* [REQUIRED ACTION]: Search the data for "Policy". Return each matching line.

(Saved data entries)
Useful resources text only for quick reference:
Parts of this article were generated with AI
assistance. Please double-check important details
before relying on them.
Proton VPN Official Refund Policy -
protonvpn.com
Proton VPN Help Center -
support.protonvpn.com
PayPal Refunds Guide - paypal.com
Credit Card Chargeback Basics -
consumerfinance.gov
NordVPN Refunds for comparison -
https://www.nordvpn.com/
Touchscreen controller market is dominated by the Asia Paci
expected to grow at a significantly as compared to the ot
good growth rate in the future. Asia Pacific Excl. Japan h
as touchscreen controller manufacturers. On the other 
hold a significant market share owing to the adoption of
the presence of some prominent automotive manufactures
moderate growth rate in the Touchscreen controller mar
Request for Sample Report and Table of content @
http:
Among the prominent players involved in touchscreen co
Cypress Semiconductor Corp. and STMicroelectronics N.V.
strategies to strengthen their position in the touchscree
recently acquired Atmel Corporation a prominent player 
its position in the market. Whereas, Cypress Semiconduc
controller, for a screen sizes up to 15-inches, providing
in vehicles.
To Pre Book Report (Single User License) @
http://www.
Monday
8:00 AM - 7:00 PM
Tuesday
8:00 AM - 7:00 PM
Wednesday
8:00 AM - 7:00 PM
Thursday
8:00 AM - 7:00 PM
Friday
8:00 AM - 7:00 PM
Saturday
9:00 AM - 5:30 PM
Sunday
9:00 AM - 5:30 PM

---

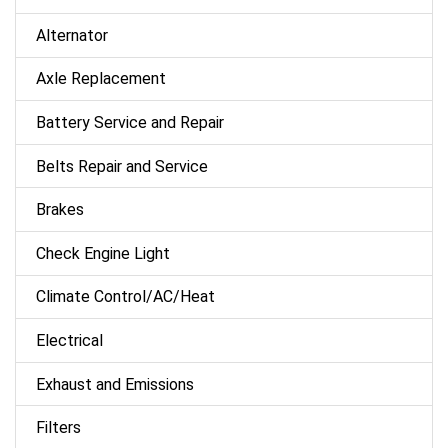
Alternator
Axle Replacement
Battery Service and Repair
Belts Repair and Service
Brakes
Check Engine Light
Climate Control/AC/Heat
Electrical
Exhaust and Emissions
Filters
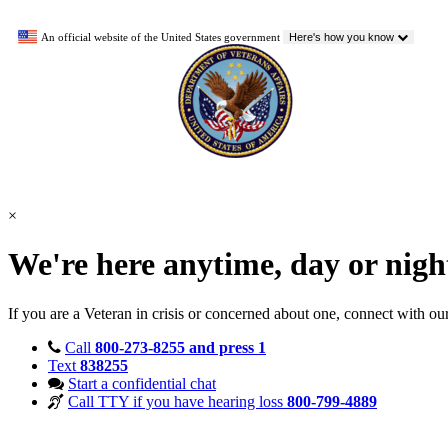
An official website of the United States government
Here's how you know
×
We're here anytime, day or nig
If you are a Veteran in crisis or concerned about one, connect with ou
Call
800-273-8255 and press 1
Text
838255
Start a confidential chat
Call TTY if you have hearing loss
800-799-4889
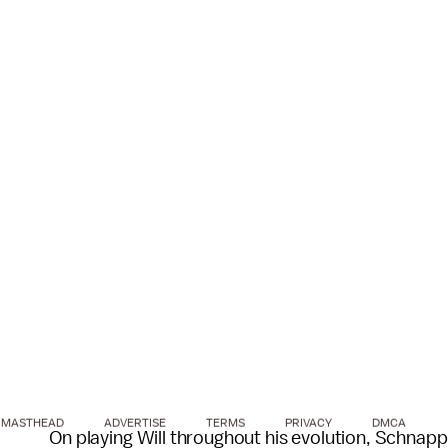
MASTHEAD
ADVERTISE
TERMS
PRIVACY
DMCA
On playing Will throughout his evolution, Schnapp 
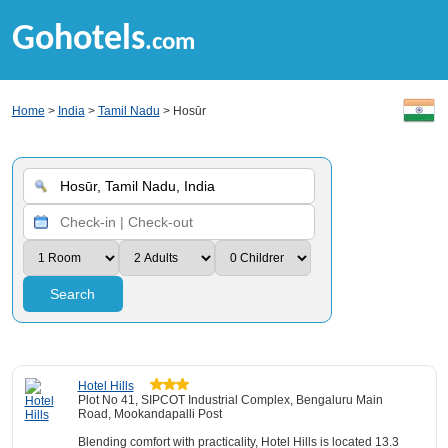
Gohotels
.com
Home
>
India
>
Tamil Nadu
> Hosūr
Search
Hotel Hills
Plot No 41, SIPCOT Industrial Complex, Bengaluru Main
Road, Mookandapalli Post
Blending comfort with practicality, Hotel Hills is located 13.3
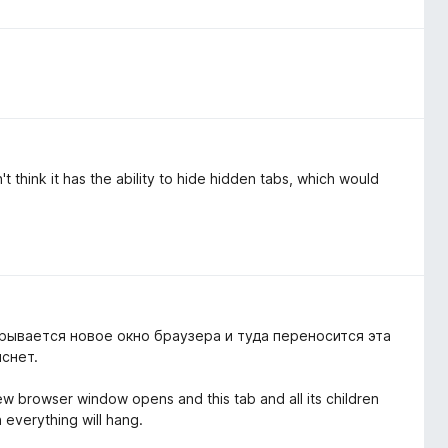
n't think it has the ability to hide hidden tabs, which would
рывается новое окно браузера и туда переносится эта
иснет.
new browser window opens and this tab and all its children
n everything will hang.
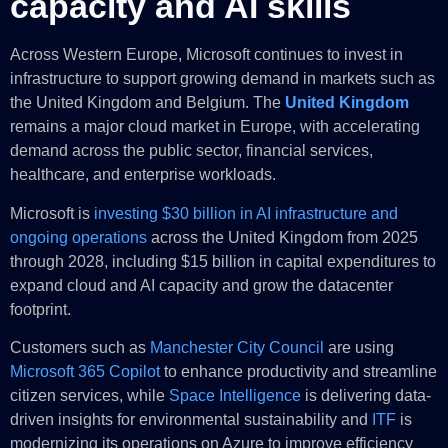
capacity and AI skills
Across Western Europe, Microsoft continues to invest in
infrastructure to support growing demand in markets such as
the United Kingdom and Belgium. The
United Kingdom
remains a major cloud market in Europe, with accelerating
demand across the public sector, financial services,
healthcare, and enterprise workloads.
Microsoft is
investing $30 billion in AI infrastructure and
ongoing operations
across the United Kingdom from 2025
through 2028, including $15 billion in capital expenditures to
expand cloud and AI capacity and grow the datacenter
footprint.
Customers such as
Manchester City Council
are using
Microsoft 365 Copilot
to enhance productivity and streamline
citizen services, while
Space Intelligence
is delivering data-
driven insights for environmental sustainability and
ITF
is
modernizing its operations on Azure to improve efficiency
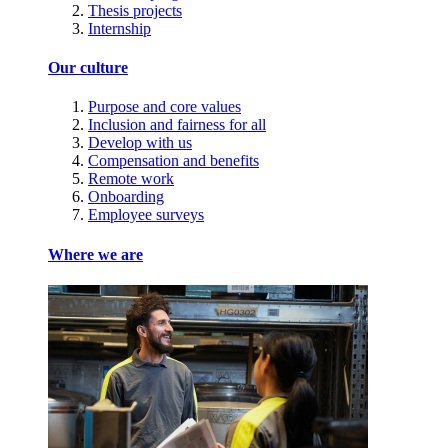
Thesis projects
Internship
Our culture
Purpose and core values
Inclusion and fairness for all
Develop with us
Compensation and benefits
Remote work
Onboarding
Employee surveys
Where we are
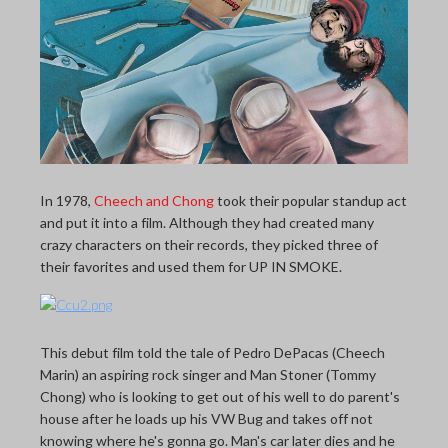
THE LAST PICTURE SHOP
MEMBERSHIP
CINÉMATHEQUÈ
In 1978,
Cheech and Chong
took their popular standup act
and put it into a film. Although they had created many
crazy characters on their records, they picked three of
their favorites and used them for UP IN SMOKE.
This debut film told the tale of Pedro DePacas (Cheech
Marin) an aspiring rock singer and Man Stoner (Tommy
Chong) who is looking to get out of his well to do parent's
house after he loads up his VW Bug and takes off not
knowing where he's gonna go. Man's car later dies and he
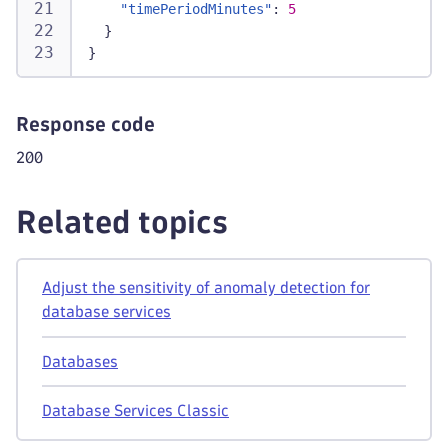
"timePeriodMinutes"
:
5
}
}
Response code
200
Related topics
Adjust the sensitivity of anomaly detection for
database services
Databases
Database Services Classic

* * *

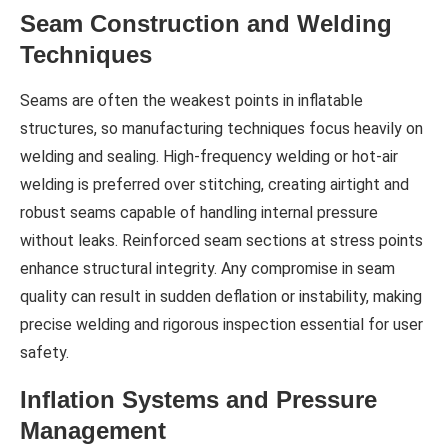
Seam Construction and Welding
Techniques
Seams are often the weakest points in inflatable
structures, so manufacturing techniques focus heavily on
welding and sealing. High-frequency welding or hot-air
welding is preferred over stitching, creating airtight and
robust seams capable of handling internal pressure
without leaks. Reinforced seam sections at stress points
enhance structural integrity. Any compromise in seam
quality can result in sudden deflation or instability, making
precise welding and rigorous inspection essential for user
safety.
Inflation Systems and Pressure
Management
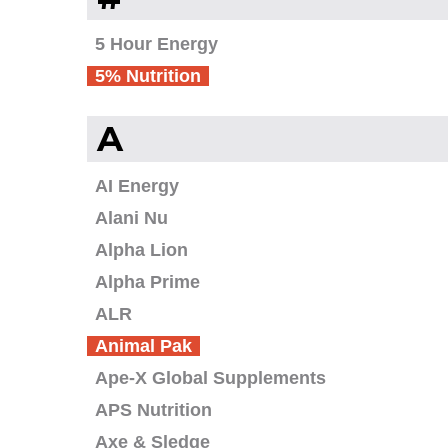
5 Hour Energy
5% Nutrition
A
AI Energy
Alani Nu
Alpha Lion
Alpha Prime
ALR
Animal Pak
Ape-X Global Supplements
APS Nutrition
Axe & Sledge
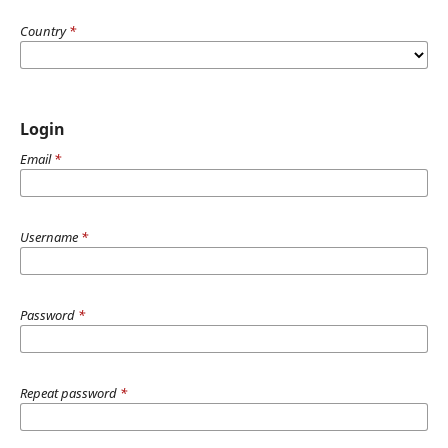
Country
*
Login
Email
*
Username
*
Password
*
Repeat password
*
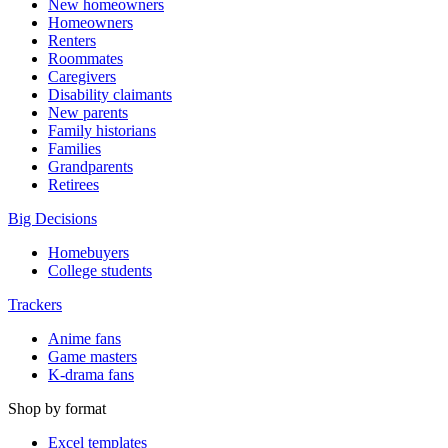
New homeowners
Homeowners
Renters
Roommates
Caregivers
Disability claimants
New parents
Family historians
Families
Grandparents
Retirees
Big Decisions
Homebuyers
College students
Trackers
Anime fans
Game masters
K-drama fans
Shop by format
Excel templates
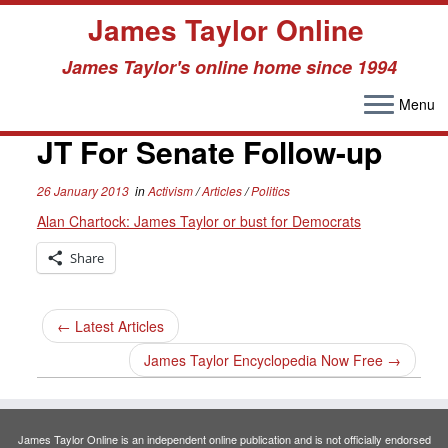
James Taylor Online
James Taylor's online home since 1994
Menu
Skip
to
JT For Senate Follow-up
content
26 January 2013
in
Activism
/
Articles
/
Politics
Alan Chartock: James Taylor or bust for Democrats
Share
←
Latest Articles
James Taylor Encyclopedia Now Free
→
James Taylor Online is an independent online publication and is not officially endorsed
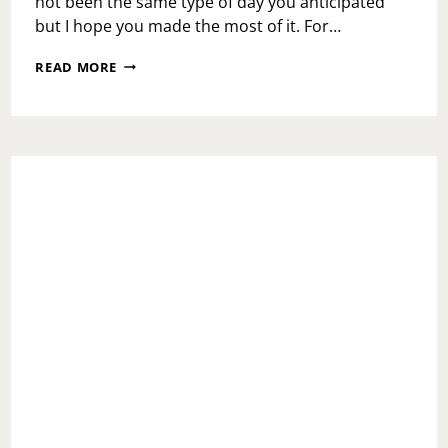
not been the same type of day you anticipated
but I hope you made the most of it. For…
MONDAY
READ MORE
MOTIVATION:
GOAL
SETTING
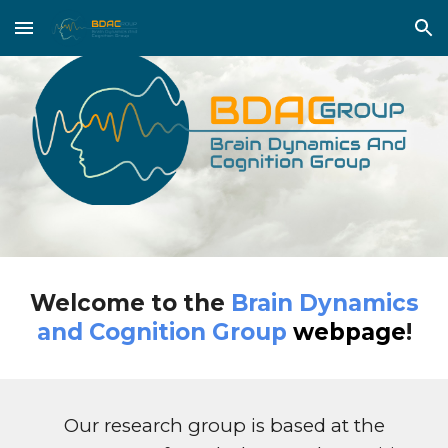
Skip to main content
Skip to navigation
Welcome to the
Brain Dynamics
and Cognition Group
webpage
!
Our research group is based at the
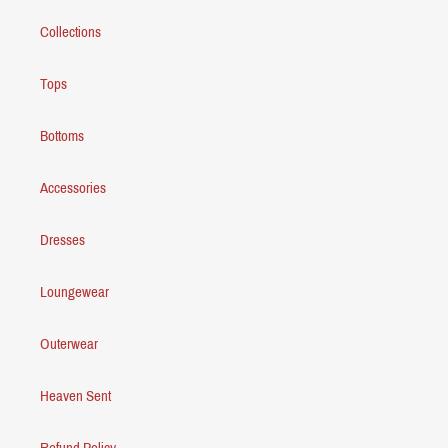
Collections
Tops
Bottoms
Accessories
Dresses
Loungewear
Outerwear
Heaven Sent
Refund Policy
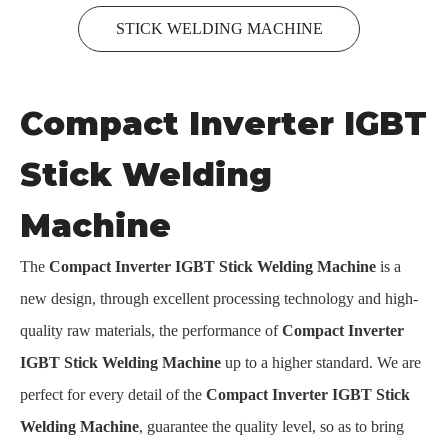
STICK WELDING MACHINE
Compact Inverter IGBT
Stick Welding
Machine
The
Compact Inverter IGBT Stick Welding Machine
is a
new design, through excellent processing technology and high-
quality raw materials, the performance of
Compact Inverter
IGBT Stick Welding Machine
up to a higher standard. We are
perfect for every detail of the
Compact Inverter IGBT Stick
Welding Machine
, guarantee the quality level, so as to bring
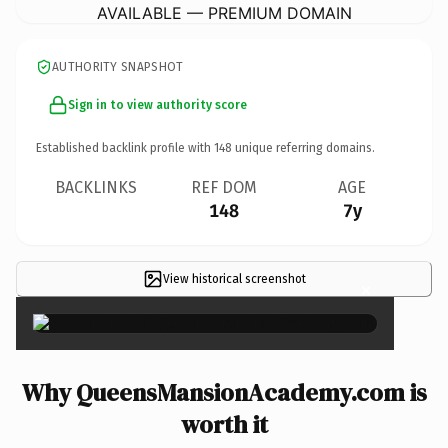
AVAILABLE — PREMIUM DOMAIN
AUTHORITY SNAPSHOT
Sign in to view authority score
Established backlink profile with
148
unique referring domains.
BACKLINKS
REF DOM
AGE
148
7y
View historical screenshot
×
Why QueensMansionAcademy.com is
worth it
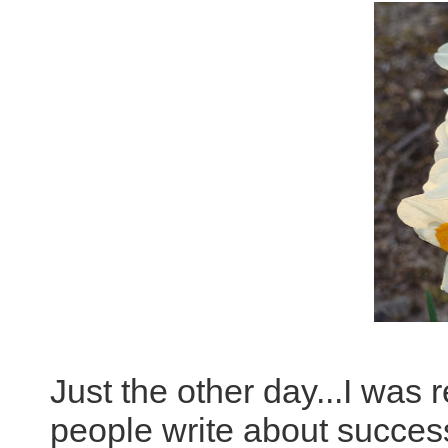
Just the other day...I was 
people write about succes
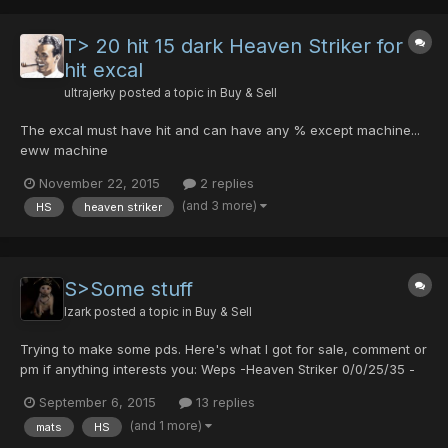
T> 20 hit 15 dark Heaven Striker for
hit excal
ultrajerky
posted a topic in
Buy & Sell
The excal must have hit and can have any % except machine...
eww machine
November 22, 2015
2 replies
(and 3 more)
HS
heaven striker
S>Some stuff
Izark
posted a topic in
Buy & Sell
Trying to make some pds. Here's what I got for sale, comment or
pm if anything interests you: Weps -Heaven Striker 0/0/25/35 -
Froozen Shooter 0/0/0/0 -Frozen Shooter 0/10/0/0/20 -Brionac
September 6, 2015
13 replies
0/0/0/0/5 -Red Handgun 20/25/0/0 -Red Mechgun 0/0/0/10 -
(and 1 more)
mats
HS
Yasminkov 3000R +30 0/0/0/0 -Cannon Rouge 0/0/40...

* [RESULT BELOW]:
Proton VPN Official Refund Policy -
Refund Policy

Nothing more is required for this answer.